We revise in detail and in a pedagogical way the analysis of the boundary layer theory of warm tearing modes in slab, reduced magnetohydrodynamics (MHD), when magnetic reconnection is driven by electron inertia and/or resistivity, and ion-sound Larmor radius effects are included. By comparison with the numerical solution of the corresponding eigenvalue problem, we interpret these results by means of a heuristic approach, which in the warm-electron regime, we show to be in general not feasible without knowledge of the scaling of the gradient of the magnetic flux function, differently from what happens in the cold-electron regimes.

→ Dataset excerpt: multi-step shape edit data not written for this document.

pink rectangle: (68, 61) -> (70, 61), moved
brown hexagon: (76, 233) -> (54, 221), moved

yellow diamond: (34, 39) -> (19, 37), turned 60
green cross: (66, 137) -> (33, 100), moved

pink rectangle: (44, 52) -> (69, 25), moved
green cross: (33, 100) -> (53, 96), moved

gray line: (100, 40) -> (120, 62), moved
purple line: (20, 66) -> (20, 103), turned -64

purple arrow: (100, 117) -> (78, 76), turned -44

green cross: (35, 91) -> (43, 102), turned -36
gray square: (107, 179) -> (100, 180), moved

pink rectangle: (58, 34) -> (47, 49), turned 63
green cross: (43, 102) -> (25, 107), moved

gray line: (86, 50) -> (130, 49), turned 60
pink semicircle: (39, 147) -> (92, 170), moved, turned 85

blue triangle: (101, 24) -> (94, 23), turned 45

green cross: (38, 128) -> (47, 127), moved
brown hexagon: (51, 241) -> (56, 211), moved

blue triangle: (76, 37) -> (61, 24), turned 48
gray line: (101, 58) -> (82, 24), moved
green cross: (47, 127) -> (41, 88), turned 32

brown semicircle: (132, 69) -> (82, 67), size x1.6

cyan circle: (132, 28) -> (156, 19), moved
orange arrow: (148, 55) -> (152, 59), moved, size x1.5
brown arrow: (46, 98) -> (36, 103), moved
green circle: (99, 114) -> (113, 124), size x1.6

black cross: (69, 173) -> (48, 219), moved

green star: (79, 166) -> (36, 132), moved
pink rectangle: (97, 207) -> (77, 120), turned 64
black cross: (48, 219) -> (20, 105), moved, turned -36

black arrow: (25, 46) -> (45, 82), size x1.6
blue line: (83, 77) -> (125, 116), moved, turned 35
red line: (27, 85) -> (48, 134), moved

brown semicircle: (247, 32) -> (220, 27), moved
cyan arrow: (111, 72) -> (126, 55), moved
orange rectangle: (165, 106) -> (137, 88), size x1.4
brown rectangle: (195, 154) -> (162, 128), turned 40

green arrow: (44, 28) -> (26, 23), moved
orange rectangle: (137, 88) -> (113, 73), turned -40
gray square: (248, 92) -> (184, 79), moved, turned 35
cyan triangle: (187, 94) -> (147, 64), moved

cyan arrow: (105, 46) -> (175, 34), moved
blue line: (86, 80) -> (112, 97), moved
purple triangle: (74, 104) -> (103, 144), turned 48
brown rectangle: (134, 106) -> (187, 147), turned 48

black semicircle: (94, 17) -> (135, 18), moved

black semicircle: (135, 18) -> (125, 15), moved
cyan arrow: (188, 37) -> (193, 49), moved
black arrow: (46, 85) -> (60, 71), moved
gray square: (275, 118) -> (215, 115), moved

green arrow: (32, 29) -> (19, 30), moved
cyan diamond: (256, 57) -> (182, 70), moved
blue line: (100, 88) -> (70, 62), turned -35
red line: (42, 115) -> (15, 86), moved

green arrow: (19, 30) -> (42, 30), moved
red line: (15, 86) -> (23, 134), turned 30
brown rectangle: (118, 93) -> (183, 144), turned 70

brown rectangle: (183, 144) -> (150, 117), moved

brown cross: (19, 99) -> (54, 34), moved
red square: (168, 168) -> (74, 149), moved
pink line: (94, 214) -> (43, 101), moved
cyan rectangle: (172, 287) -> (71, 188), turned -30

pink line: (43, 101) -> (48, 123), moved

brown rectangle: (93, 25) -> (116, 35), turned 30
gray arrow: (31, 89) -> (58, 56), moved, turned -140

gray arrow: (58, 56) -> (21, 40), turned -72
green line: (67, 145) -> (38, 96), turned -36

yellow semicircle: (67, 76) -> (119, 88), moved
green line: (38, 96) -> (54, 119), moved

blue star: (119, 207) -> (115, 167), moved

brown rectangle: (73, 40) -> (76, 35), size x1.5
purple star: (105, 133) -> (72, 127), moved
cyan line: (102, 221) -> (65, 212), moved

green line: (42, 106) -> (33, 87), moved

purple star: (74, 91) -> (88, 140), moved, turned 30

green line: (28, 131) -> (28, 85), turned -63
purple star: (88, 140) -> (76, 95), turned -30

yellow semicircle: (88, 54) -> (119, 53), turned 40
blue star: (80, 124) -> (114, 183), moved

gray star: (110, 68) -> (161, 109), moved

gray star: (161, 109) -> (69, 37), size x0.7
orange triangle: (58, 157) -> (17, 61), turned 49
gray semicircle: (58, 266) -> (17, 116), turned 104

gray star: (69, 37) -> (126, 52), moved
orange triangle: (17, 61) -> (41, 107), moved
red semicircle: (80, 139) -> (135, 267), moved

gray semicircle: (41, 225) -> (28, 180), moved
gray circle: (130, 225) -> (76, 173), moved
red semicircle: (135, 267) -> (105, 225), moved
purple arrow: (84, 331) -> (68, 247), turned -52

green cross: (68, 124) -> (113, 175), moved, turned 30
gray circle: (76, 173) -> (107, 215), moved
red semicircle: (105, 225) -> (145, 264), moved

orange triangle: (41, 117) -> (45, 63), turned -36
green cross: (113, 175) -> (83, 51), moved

We put in evidence for a non-trivial relation between the first derivative of the magnetic flux function and of the velocity parallel to the neutral line, evaluated in its proximity, by thus providing insight to the multiple boundary layer analysis that Pegoraro & Schep (Plasma Phys. Control. Fusion, vol. 28, 1986, p. 647) first showed to be required in warm-tearing regimes. In this way, we also suggest and justify a general operational definition of the reconnecting layer width and we discuss the linear appearance of microscopic scales related to the gradients of the eigenfunctions of the tearing modes.